MUG'01: The Daylight Chemistry Cartridge

The Daylight Chemistry Cartridge

Jack Delany

DAYLIGHT Chemical Information Systems, Inc. Mission Viejo, CA USA

Introduction:

This whitepaper/presentation will describe Oracle Cartridge technology, the current Daylight/Oracle cartridge, and our current development and future plans for the cartridge.

Oracle Cartridge Technology:

An Oracle Data Cartridge is a bundled set of tools which extends Oracle clients and servers with new capabilities. Typically, a single data cartridge deals with a particular 'information domain'. Some examples of current data cartridges include: image processing, spatial processing, audio processing.

A cartridge consists of a number of different components which work together to provide complete database capabilities within the information domain. The components include:

User-defined Object types,
Packages - PL/SQL utilities/libraries,
Interfaces to store, retrieve, search, and index the new types.

A cartridge extends the server. The new capabilites are tightly integrated with the database engine. The Cartridge interface specification provides interfaces to the query parser, optimizer, indexing engine, etc. Each of these subsystems of the server learns about the cartridge capabilities through these interfaces. The cartridge can use SQL, PL/SQL, Java, C, etc. to implement the functions.

From Oracle's point of view, the cartridge idea allows third-party organizations to expand the capabilities of the Oracle database server in a modular, supportable fashion.

Design Goals:

The key design goals for the cartridge are:

Provide high performance chemical functionality within an RDBMS framework,
Deliver this functionality in a robust, flexible, supportable, expandable fashion,
Deliver the chemical functionality in a seamless, integrated fashion, from the perspective of the RDBMS user.

The main point here is that we recognize that in addition to the differences in the database itself (the servers, databases, tables, indexes), the members of the Oracle user community (the developers, database administrators, users) have very different perspectives than those which we are used to dealing with.

In order for the product to be successful, the Daylight cartridge must behave in a predictable, understandable way. The paradigms we use within our cartridge must match those which Oracle developers and DBAs already use and understand.

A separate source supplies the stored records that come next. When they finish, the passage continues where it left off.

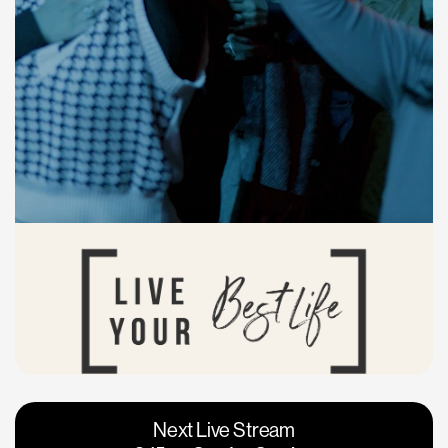
Vacaville
Napa
Next Live Stream
Roseville
Calgary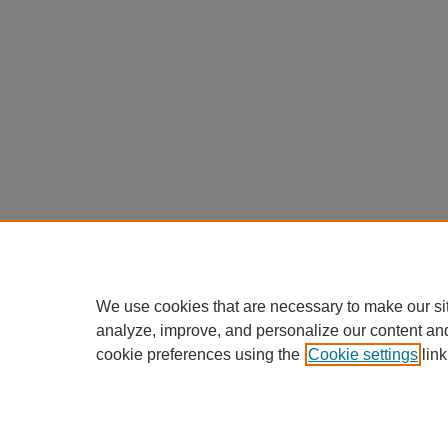
We use cookies that are necessary to make our si
analyze, improve, and personalize our content an
cookie preferences using the
Cookie settings
link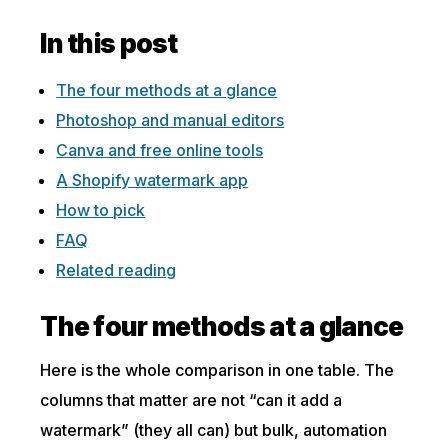
In this post
The four methods at a glance
Photoshop and manual editors
Canva and free online tools
A Shopify watermark app
How to pick
FAQ
Related reading
The four methods at a glance
Here is the whole comparison in one table. The
columns that matter are not “can it add a
watermark” (they all can) but bulk, automation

So, what is the Daylight Cartridge? First, what it isn't. It isn't a full-functioned toolkit interface / environment. It is a set of chemical utilities (normalizations, data conversions, comparison functions) which provide the missing pieces required to manage chemical data in an Oracle database.

Architecture:

The Daylight toolkit interfaces with the Oracle server via callouts to the "extproc" utility. This utility provides a RPC-like mechanism for performing C-language function calls. Daylight toolkit code is wrapped inside this RPC layer for each of the defined cartridge functions.

The main concern about this architecture is the efficiency of the RPC mechanism, and the potential that extproc will be a performance bottleneck. Simple tests indicate that this isn't a problem.

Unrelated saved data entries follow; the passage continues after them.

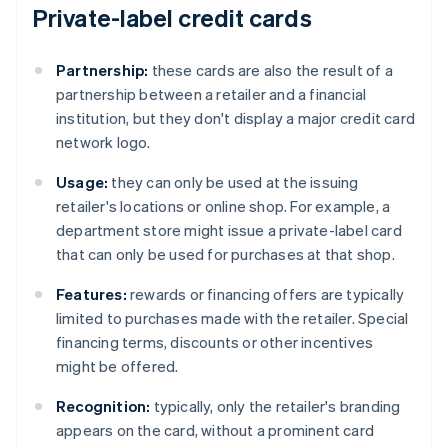
Private-label credit cards
Partnership:
these cards are also the result of a
partnership between a retailer and a financial
institution, but they don't display a major credit card
network logo.
Usage:
they can only be used at the issuing
retailer's locations or online shop. For example, a
department store might issue a private-label card
that can only be used for purchases at that shop.
Features:
rewards or financing offers are typically
limited to purchases made with the retailer. Special
financing terms, discounts or other incentives
might be offered.
Recognition:
typically, only the retailer's branding
appears on the card, without a prominent card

The three important communication bandwidths between the Oracle Server and Extproc are as follows:

RPC function execution: ~ 5000 - 10000 functions / sec
OCI data retrieval, tabular: ~100,000 rows / sec
OCI data retrieval, raw: 30 - 60 MB / sec

Each of these data throughput and round-trip limits represents a design constraint which must be considered in the overall cartridge design. The design described in this whitepaper is what we consider to be the optimum tradeoff between resource efficiency, search performance, and the ability to maintain the full transaction concurrency model within Oracle for all cartridge data.

Cartridge Specification:

As indicated earlier, an Oracle Cartridge typically consists of three sets of functionalities: object type definitions, packaged functions, and indexing / data access tools. In turn, each of these three areas will be discussed with respect to the Daylight cartridge implementation.

Object Types:

The daylight cartridge does not define any new Oracle object types!!!

To review, within the Daylight Toolkit, each object has an internal object type and an external representation. The external representation is used to store objects in files, Thor databases, to communicate objects between processes, etc.

Daylight Object External Language

molecule SMILES

reaction SMILES

pattern SMARTS

transform SMIRKS

fingerprint Encoded ASCII

depiction 2D coordinate list

conformation 3D coordinate list

Note that our external languages are all very expressive and well-behaved. That is, they are compact, with high information density. They are all printable ASCII strings. They all have well defined syntax and semantics.

Daylight Object	External Language
molecule	SMILES
reaction	SMILES
pattern	SMARTS
transform	SMIRKS
fingerprint	Encoded ASCII
depiction	2D coordinate list
conformation	3D coordinate list

So, our strategy with respect to the Oracle Cartridge is the following:

Oracle clients and servers manipulate Daylight objects exclusively via their external representations.

When needed, the cartridge instantiates internal Daylight objects within the cartridge to perform a specific task (eg. calculate a molecular weight from a SMILES). The interfaces between Oracle and Daylight always pass objects as their external string representations.

Implications of this "Object Model":

Since our objects are represented as strings within the RDBMS, any Oracle, Informix, Sybase, JDBC, ODBC, CORBA, etc., etc., etc., client, server, middleware, application layer, etc., etc., etc. can handle these "objects" in their external form.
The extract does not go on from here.